HTTP results streaming
HTTP results streaming in the V‑Blaze REST API allows for a simpler, less powerful, alternative to WebSockets for receiving utterance results in real time. When combined with chunked transfer uploads, a bidirectional streaming interface over HTTP can be realized. This option is not supported if scrubaudio
or zip
output is requested.
There are several different flows that allow for HTTP result streaming:
Scrubbed audio may be streamed over HTTP if scrubaudio=true
, notext=true
, and outstream=true
are all specified. The resulting stream will contain uncompressed scrubbed audio in WAV format.
Transcription result streaming
The transcription result streaming flow sends utterances results back to the user in a line-delimited JSON format. Each utterance is delimited by a '\r\n' (CRLF). After all utterances are streaming, two CRLFs are sent followed by the complete transcription. The format in which the utterances and complete transcription are sent in can be controlled using the
utterance_fmt
and
output
tags.
This flow is enabled by default when
realtime=true
and no
utterance_callback
is provided. It can always be disabled by specifying an
outstream=false
tag.
If
outstream=true
is specified without
realtime=true
, utterances will be streamed back in the format described above; however, this stream will not occur in realtime.
Audio result streaming
Scrubbed audio may be streamed over HTTP if scrubaudio=true
, notext=true
, and outstream=true
are all specified. The resulting stream will contain uncompressed scrubbed audio in WAV format.

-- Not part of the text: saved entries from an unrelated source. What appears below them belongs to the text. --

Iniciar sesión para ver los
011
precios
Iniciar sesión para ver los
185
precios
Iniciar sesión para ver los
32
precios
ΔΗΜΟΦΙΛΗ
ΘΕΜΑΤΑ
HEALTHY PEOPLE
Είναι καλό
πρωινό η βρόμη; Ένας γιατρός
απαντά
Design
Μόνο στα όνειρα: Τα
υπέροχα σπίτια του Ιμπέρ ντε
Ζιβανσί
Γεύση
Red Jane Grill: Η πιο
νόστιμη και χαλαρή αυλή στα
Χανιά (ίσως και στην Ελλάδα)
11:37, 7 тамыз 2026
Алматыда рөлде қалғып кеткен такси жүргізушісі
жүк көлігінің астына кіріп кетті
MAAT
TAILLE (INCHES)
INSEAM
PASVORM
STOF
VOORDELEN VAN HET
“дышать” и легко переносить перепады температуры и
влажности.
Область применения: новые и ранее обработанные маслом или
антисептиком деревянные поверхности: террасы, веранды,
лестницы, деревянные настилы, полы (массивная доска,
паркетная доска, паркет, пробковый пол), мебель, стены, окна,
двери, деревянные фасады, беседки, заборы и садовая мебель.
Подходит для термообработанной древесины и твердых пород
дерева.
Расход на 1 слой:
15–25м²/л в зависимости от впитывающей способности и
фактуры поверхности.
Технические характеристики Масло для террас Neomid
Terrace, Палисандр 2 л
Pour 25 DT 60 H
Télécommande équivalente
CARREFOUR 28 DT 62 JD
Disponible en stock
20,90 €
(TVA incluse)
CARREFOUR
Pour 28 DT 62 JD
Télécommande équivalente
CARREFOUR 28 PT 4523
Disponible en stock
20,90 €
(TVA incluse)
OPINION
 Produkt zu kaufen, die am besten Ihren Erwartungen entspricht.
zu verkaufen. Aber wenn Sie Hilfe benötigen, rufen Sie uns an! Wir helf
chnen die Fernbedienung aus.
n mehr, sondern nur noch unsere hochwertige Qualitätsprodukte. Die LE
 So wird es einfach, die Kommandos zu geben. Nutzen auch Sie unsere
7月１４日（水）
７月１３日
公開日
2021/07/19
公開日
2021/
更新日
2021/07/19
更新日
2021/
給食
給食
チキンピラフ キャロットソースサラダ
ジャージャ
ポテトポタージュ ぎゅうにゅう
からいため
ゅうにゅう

Transcription result streaming with redacted audio
If both
scrubaudio
and
outstream
are true but
notext
is not specified, the utterance transcriptions will be streamed back in the format described above; however, instead of being followed by just the complete transcription, a ZIP file containing both the complete transcription and the redacted audio will be sent.
Note that this flow can not stream redacted audio in realtime. The final ZIP file is only sent after all audio data has been processed. WebSockets must be used if both real-time utterance and redacted audio streaming is necessary.